A ces paroles du chef, un nègre sortit des rangs, s'inclina trois fois devant Biassou, et s'écria en son jargon, que je traduirai en français pour vous en faciliter l'intelligence :

- Et moi, général ?

- Eh bien, toi ! que veux-tu dire ? demanda Biassou.

- Est-ce que vous ne ferez rien pour moi, mon général ? dit le nègre. Voilà que vous donnez de l'avancement à ce chien de blanc, qui assassine pour se faire reconnaître des nôtres.
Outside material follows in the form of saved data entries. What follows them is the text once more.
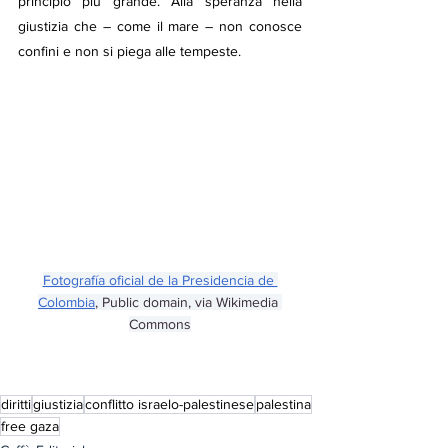
principio più grande. Alla speranza nella 
giustizia che – come il mare – non conosce 
confini e non si piega alle tempeste.
Fotografía oficial de la Presidencia de 
Colombia
, Public domain, via Wikimedia 
Commons
diritti
giustizia
conflitto israelo-palestinese
palestina
free gaza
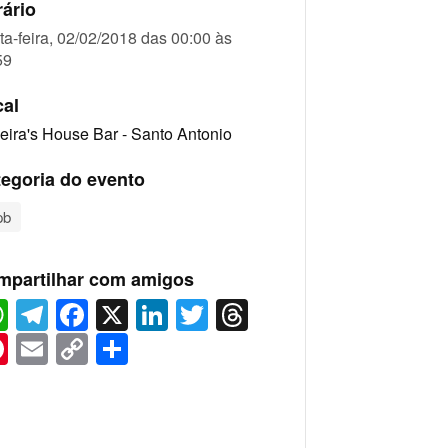
ário
ta-feira, 02/02/2018 das 00:00 às
59
cal
veira's House Bar - Santo Antonio
egoria do evento
pb
mpartilhar com amigos
WhatsApp
Telegram
Facebook
X
LinkedIn
Twitter
Threads
Pinterest
Email
Copy
Share
Link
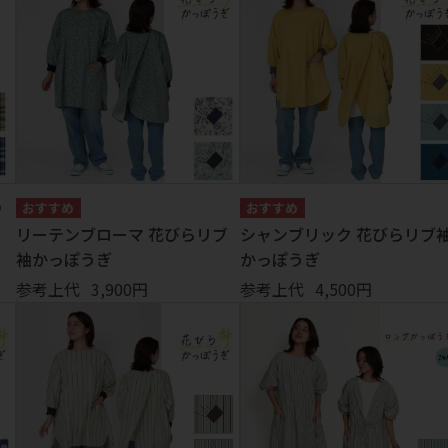
・ストラップ
Tシャツ・帽子
ワッペンシール
ソックス
その他
う
リーテンブローマ 花びらリブ
シャンブリック 花びらリブ
袖かっぽうぎ
かっぽうぎ
参考上代
3,900円
参考上代
4,500円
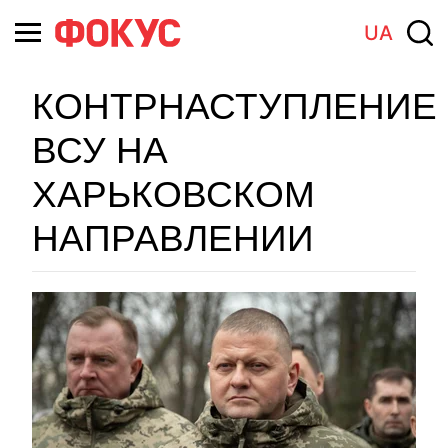
UA
КОНТРНАСТУПЛЕНИЕ
ВСУ НА
ХАРЬКОВСКОМ
НАПРАВЛЕНИИ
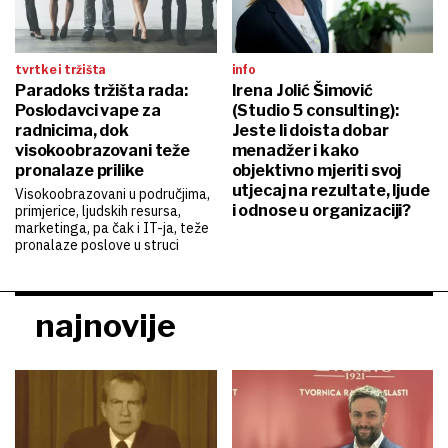
tvrtke i tržišta
info
Paradoks tržišta rada:
Irena Jolić Šimović
Poslodavci vape za
(Studio 5 consulting):
radnicima, dok
Jeste li doista dobar
visokoobrazovani teže
menadžer i kako
pronalaze prilike
objektivno mjeriti svoj
utjecaj na rezultate, ljude
Visokoobrazovani u područjima,
i odnose u organizaciji?
primjerice, ljudskih resursa,
marketinga, pa čak i IT-ja, teže
pronalaze poslove u struci
najnovije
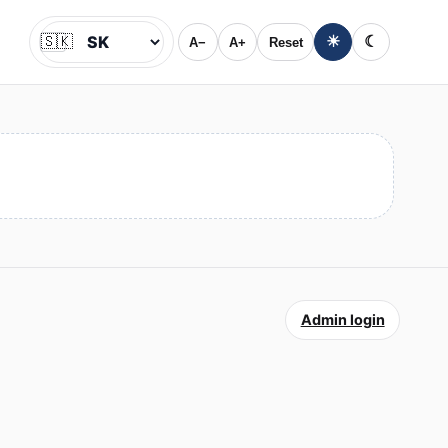
🇸🇰
☀
☾
A−
A+
Reset
Jazyk
Admin login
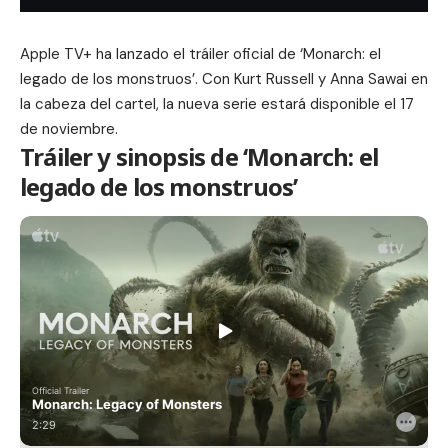
Apple TV+ ha lanzado el tráiler oficial de ‘Monarch: el
legado de los monstruos’. Con Kurt Russell y Anna Sawai en
la cabeza del cartel, la nueva serie estará disponible el 17
de noviembre.
Tráiler y sinopsis de ‘Monarch: el
legado de los monstruos’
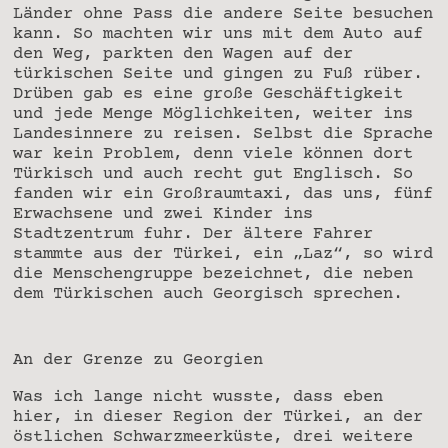
Länder ohne Pass die andere Seite besuchen
kann. So machten wir uns mit dem Auto auf
den Weg, parkten den Wagen auf der
türkischen Seite und gingen zu Fuß rüber.
Drüben gab es eine große Geschäftigkeit
und jede Menge Möglichkeiten, weiter ins
Landesinnere zu reisen. Selbst die Sprache
war kein Problem, denn viele können dort
Türkisch und auch recht gut Englisch. So
fanden wir ein Großraumtaxi, das uns, fünf
Erwachsene und zwei Kinder ins
Stadtzentrum fuhr. Der ältere Fahrer
stammte aus der Türkei, ein „Laz“, so wird
die Menschengruppe bezeichnet, die neben
dem Türkischen auch Georgisch sprechen.
An der Grenze zu Georgien
Was ich lange nicht wusste, dass eben
hier, in dieser Region der Türkei, an der
östlichen Schwarzmeerküste, drei weitere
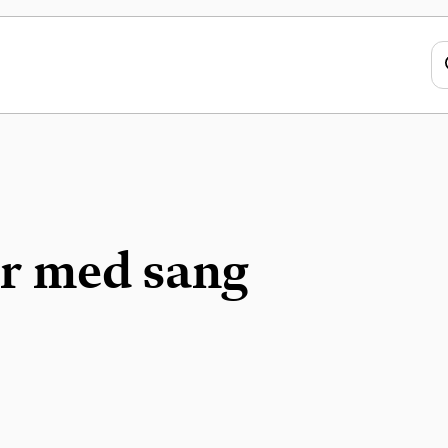
r med sang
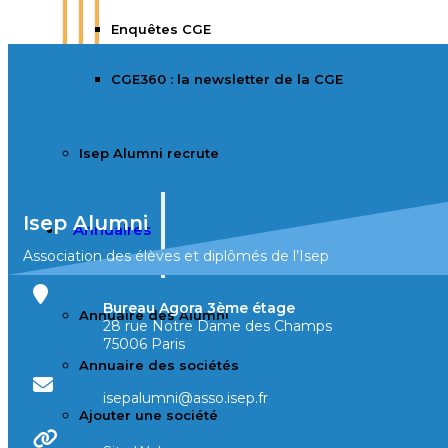
Enquêtes CGE
CGE360 : la newsletter de la CGE
Isep Alumni recrute
Isep Alumni
Annuaires
Association des élèves et diplômés de l’Isep
Bureau Agora 3ème étage
Annuaire des Alumni
28 rue Notre Dame des Champs
75006 Paris
Annuaire des sociétés
isepalumni@asso.isep.fr
Ajouter une société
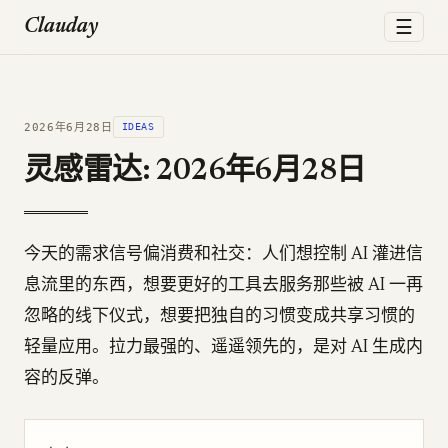
☰
Clauday
2026年6月28日
IDEAS
灵感雷达: 2026年6月28日
今天的需求信号偏消费和社交：人们想控制 AI 灌进信
息流里的东西，想要更好的工具去服务那些被 AI 一再
忽略的线下仪式，想要把独自的习惯变成共享习惯的
轻量应用。拉力最强的、遥遥领先的，是对 AI 生成内
容的反弹。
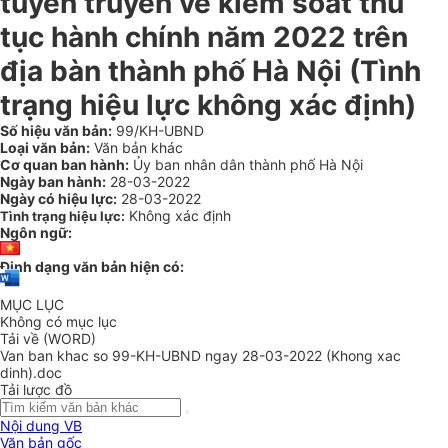
tuyên truyền về kiểm soát thủ
tục hành chính năm 2022 trên
địa bàn thành phố Hà Nội
(Tình
trạng hiệu lực không xác định)
Số hiệu văn bản:
99/KH-UBND
Loại văn bản:
Văn bản khác
Cơ quan ban hành:
Ủy ban nhân dân thành phố Hà Nội
Ngày ban hành:
28-03-2022
Ngày có hiệu lực:
28-03-2022
Không xác định
Tình trạng hiệu lực:
Ngôn ngữ:
Định dạng văn bản hiện có:
MỤC LỤC
Không có mục lục
Tải về (WORD)
Van ban khac so 99-KH-UBND ngay 28-03-2022 (Khong xac
dinh).doc
Tải lược đồ
Nội dung VB
Văn bản gốc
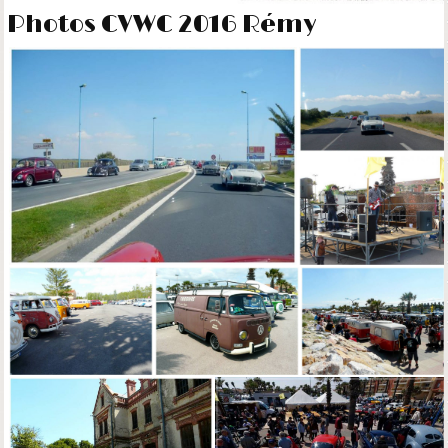
Photos CVWC 2016 Rémy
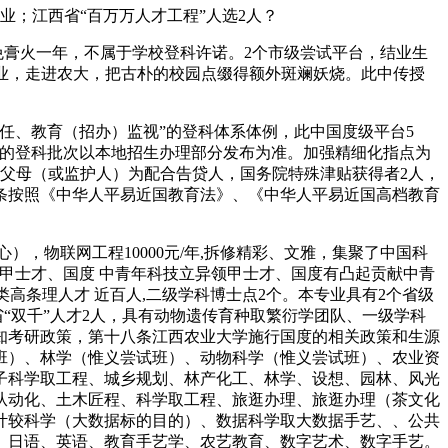
；江西省“百万万人才工程”人选2人？
免膏火一年，不属于学校登科许诺。2个市级尝试平台，结业生
专业，走进农大，把古朴的校园点缀得额外斑斓妖烧。此中传授
、教育（招办）监视”的登科体系体例，此中国度级平台5
)的登科批次以本地招生办理部分发布为准。加强精细化指点为
父母（或监护人）为配合告贷人，国务院特殊津贴获得者2人，
条按照《中华人平易近国教育法》、《中华人平易近国高档教育
，物联网工程10000元/年,拆修精彩、文雅，集聚了中国科
领甲士才、国度 中青年科技立异领甲士才、国度有凸起贡献中青
高条理人才 近百人,二级学科博士点2个。本专业具有2个省级
省“双千”人才2人，具有动物遗传育种取繁衍学团队、一级学科
熟知考研政策，第十八条江西农业大学施行国度的相关政策和生源
班）、林学（惟义尝试班）、动物科学（惟义尝试班）、农业资
子科学取工程、城乡规划、林产化工、林学、设想、园林、风光
从动化、土木匠程、科学取工程、旅逛办理、旅逛办理（茶文化
计较科学（大数据标的目的）、数据科学取大数据手艺、、公共
、日语、英语、教育手艺学、农艺教育、数字艺术、数字手艺。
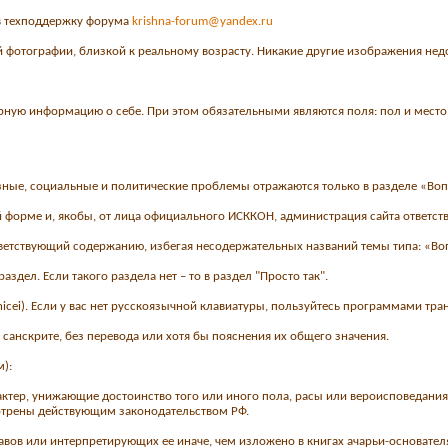
 в техподдержку форума
krishna-forum@yandex.ru
ой фотографии, близкой к реальному возрасту. Никакие другие изображения не
верную информацию о себе. При этом обязательными являются поля: пол и место
ные, социальные и политические проблемы отражаются только в разделе «Воп
й форме и, якобы, от лица официального ИСККОН, администрация сайта ответств
ветствующий содержанию, избегая несодержательных названий темы типа: «Воп
здел. Если такого раздела нет – то в раздел "Просто так".
atinicei). Если у вас нет русскоязычной клавиатуры, пользуйтесь программами т
а санскрите, без перевода или хотя бы пояснения их общего значения.
м):
актер, унижающие достоинство того или иного пола, расы или вероисповедан
отрены действующим законодательством РФ.
вов или интерпретирующих ее иначе, чем изложено в книгах ачарьи-основате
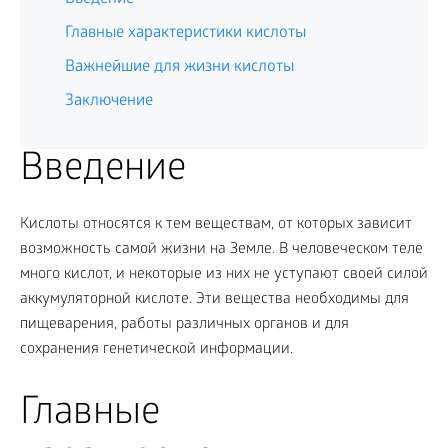
Главные характеристики кислоты
Важнейшие для жизни кислоты
Заключение
Введение
Кислоты относятся к тем веществам, от которых зависит
возможность самой жизни на Земле. В человеческом теле
много кислот, и некоторые из них не уступают своей силой
аккумуляторной кислоте. Эти вещества необходимы для
пищеварения, работы различных органов и для
сохранения генетической информации.
Главные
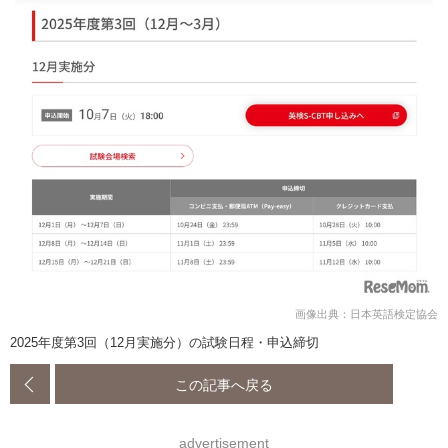
画像出典：日本英語検定協会
2025年度第3回（12月実施分）の試験日程・申込締切
この記事へ戻る
advertisement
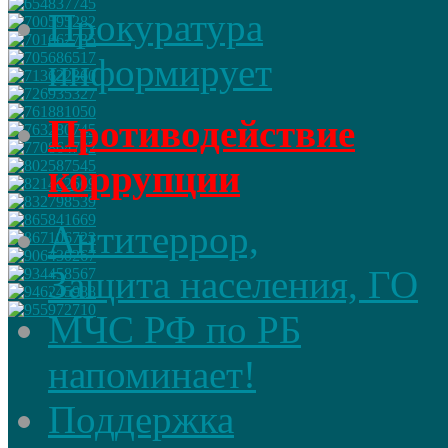
Прокуратура
информирует
Противодействие
коррупции
Антитеррор,
Защита населения, ГО
МЧС РФ по РБ
напоминает!
Поддержка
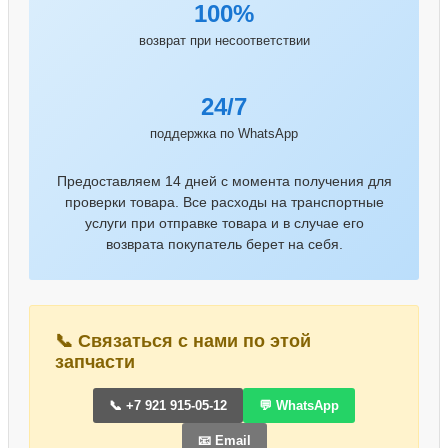
100%
возврат при несоответствии
24/7
поддержка по WhatsApp
Предоставляем 14 дней с момента получения для
проверки товара. Все расходы на транспортные
услуги при отправке товара и в случае его
возврата покупатель берет на себя.
📞 Связаться с нами по этой
запчасти
📞 +7 921 915-05-12
💬 WhatsApp
📧 Email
Est-ce que vous ne m'en donnerez pas aussi à moi qui suis un bon noir ?

Cette requête inattendue parut embarrasser Biassou ; il se pencha vers Rigaud, et le chef du rassemblement des Cayes lui dit en français :

- On ne peut le satisfaire, tâchez d'éluder sa demande.

- Te donner de l'avancement ? dit alors Biassou au bon noir ; je ne demande pas mieux, Quel grade désires-tu ?

- Je voudrais être official [ Officier.].

- Officier ! reprit le généralissime, eh bien ! quels sont tes titres pour obtenir l'épaulette ?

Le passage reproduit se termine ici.